Jailed Turkish novelist working on Armenian Genocide book

Jailed Turkish novelist working on Armenian Genocide book

PanARMENIAN.Net - Sentenced to life imprisonment in Turkey, Turkish journalist and novelist Ahmet Altan continues work on his ambitious series, the Ottoman Quartet, from Silivri Prison outside Istanbul. The fourth book of the series tackles the Armenian Genocide, a subject so taboo in Turkey that anyone who mentions it risks jail for “insulting Turkishness,” Publishers Weekly says.

Last February, Altan and five co-defendants were sentenced to life imprisonment for their alleged involvement in a 2016 coup attempt. Although Turkey’s supreme court had ruled that “no one could be arrested based on such evidence,” prosecutors insisted that the defendants had sent “subliminal messages” urging the overthrow of the government via television appearance and newspaper columns, and a panel of three judges agreed. An international outcry greeted this blatant violation of human rights and freedom of the press, including protests from PEN and Turkish Nobel laureate Orhan Pamuk.

Publisher Sandro Ferri, cofounder of Edizioni E/O in Italy and the English-language Europa Editions (based in New York and London) signed a deal with the jailed author to publish in Italian and English (translated from their original Turkish) Altan’s series of historical novels known as the Ottoman Quartet. (Ferri will also sell translation rights in other languages.) The first volume, Like a Sword Wound, will be released by Europa in October; Love in the Days of Rebellion will follow in fall 2019. The third novel, Dying is Easier than Loving, is not yet scheduled, and Altan is working on the untitled final volume in Silivri Prison outside Istanbul.

The writer refuses to be intimidated by would-be sultans. His website unabashedly states that the final volume of the Ottoman Quartet is set in 1915 and “tells the tales of the Battle of Gallipoli and the Armenian Genocide.” Altan is already well-known for his public statements about the genocide, a subject so taboo in Turkey that anyone who mentions it risks jail for “insulting Turkishness.”
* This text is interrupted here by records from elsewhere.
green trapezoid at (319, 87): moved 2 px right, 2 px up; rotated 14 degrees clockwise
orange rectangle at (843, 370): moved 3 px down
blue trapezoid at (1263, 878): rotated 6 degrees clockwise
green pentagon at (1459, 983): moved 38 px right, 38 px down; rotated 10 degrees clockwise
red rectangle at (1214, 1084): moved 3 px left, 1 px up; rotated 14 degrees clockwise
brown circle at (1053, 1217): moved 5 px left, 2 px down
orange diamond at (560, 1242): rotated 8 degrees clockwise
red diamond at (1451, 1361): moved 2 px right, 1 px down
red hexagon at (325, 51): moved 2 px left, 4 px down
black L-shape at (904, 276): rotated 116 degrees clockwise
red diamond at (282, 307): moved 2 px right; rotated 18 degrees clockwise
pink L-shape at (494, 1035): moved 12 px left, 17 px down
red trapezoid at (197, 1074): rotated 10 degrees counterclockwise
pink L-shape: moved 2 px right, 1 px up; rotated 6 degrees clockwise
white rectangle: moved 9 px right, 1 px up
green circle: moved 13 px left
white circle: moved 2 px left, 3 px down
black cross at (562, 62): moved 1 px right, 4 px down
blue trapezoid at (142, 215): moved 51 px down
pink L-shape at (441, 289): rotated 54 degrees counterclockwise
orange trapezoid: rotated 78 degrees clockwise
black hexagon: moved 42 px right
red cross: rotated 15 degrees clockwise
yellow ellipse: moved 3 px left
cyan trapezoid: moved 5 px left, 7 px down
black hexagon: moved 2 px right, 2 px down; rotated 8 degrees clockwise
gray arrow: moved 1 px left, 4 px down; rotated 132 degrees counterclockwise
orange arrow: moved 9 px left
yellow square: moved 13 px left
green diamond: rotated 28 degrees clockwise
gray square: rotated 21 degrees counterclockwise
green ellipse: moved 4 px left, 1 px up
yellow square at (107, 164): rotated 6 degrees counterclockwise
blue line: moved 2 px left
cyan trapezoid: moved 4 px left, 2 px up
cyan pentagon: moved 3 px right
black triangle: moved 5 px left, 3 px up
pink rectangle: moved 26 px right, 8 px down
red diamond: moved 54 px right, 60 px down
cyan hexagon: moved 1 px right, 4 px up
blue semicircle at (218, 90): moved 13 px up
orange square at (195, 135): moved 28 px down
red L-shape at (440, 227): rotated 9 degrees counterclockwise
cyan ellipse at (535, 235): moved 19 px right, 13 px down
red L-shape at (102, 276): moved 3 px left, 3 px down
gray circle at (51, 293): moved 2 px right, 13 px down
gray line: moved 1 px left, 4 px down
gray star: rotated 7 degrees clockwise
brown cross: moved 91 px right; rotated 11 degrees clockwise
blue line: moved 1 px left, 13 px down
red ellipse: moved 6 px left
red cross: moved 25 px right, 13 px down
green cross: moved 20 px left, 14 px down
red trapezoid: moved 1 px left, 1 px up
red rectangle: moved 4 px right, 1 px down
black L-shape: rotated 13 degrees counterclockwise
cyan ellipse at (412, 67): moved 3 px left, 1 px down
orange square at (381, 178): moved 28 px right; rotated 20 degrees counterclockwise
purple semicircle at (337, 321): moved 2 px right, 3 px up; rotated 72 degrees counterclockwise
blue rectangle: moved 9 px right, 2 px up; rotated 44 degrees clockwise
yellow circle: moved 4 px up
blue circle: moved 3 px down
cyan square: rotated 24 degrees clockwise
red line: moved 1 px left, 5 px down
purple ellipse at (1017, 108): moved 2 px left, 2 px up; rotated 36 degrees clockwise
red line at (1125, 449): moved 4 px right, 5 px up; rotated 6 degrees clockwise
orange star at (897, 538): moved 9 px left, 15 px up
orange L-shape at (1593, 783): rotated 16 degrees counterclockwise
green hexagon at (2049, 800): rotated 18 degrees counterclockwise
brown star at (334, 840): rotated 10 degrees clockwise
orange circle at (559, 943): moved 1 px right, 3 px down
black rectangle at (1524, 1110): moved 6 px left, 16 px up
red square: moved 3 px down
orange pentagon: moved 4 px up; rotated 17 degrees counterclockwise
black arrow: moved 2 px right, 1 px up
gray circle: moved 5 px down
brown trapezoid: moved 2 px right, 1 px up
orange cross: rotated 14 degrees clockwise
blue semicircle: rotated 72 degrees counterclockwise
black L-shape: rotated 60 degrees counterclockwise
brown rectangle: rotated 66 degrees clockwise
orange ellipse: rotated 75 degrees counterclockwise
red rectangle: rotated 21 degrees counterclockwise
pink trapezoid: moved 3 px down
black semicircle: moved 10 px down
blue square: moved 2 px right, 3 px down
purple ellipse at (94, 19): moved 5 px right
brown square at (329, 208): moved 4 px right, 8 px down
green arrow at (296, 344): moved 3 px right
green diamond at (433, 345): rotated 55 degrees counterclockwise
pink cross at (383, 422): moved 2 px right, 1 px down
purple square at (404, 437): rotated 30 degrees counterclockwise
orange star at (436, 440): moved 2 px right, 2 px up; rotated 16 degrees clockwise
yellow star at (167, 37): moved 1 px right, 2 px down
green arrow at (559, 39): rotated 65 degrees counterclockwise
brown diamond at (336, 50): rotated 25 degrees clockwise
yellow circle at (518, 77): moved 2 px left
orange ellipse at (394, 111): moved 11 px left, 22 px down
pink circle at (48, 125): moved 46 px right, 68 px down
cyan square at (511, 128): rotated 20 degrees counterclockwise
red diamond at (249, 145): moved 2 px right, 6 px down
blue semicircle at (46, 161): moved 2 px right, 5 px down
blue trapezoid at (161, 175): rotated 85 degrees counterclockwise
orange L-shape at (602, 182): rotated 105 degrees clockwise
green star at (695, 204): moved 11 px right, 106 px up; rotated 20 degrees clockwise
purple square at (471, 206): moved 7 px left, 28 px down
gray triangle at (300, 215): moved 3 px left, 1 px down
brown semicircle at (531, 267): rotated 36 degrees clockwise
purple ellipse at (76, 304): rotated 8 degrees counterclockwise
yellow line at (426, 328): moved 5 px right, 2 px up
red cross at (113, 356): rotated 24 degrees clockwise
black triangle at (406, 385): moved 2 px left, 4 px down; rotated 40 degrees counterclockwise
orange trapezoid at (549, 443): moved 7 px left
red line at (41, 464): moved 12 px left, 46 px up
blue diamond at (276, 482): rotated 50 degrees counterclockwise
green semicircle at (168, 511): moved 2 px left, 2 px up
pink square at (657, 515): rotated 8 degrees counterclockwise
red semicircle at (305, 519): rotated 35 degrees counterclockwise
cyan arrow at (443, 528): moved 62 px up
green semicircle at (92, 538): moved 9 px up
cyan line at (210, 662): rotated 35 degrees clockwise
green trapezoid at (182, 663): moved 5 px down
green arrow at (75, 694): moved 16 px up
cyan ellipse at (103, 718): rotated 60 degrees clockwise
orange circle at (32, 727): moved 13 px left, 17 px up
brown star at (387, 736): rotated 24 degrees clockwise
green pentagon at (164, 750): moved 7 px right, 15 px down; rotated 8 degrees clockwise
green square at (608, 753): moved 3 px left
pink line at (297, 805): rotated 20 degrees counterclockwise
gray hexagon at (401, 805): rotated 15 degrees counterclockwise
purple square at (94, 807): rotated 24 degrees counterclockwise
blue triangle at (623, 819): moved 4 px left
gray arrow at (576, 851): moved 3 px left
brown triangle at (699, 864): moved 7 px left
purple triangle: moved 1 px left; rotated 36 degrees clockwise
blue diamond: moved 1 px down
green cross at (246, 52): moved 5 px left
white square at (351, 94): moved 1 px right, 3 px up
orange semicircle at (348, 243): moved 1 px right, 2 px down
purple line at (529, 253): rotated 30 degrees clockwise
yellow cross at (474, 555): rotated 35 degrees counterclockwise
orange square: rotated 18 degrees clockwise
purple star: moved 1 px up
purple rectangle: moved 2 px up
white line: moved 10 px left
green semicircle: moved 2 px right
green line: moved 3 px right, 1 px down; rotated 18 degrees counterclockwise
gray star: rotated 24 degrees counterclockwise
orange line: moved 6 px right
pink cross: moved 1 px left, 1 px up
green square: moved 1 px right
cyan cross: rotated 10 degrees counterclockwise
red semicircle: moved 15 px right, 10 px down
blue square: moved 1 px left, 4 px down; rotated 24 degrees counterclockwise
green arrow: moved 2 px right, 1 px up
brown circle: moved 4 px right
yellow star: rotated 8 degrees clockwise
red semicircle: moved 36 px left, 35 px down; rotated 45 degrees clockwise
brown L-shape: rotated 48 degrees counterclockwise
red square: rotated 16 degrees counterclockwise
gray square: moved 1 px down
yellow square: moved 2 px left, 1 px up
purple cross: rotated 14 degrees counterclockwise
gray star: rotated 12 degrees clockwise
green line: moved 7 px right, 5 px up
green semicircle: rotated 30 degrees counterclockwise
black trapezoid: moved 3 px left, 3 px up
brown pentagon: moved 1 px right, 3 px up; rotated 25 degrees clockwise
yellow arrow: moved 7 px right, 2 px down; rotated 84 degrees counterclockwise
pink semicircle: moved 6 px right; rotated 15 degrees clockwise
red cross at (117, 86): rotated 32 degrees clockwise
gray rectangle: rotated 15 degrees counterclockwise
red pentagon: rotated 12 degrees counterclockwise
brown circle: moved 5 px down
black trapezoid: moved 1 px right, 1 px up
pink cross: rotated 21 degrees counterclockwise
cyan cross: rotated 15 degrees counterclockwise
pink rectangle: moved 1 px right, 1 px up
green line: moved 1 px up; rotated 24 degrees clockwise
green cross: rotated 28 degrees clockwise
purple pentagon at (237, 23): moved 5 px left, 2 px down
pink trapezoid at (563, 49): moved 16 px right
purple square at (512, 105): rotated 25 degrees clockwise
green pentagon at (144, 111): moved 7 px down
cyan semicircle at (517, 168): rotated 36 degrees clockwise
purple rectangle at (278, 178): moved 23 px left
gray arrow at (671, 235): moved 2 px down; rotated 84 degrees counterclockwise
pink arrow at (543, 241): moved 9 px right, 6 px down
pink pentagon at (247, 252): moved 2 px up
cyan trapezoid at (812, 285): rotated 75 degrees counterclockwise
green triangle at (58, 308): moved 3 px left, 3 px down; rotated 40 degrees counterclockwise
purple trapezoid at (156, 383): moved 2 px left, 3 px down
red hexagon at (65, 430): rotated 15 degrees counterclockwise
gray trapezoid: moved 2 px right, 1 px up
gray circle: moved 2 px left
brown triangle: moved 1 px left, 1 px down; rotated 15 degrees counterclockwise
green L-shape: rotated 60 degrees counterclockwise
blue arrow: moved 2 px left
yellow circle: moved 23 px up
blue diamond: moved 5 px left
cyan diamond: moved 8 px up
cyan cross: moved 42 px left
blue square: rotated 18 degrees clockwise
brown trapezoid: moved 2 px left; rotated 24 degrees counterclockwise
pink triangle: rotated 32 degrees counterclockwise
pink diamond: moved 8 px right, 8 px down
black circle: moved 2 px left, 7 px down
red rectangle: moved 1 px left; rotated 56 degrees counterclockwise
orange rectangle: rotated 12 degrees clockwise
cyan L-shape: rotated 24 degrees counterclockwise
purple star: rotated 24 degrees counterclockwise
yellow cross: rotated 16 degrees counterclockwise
“I think the best narration of the dark and bloody face of history is found in literature,” the author says. “Literature doesn’t only give us the historical truth, it also enables us to form emotional linkage to what happened in history, it enables us to carry inside the marks of the events of the past."

The Armenian Genocide

The Armenian Genocide (1915-23) was the deliberate and systematic destruction of the Armenian population of the Ottoman Empire during and just after World War I. It was characterized by massacres and deportations, involving forced marches under conditions designed to lead to the death of the deportees, with the total number of deaths reaching 1.5 million.

The majority of Armenian Diaspora communities were formed by the Genocide survivors.

Present-day Turkey denies the fact of the Armenian Genocide, justifying the atrocities as “deportation to secure Armenians”. Only a few Turkish intellectuals, including Nobel Prize winner Orhan Pamuk and scholar Taner Akcam, speak openly about the necessity to recognize this crime against humanity.

The Armenian Genocide was recognized by Uruguay, Russia, France, Lithuania, Italy, 45 U.S. states, Greece, Cyprus, Lebanon, Argentina, Belgium, Austria, Wales, Switzerland, Canada, Poland, Venezuela, Chile, Bolivia, the Vatican, Luxembourg, Brazil, Germany, the Netherlands, Paraguay, Sweden, Venezuela, Slovakia, Syria, Vatican, as well as the European Parliament and the World Council of Churches.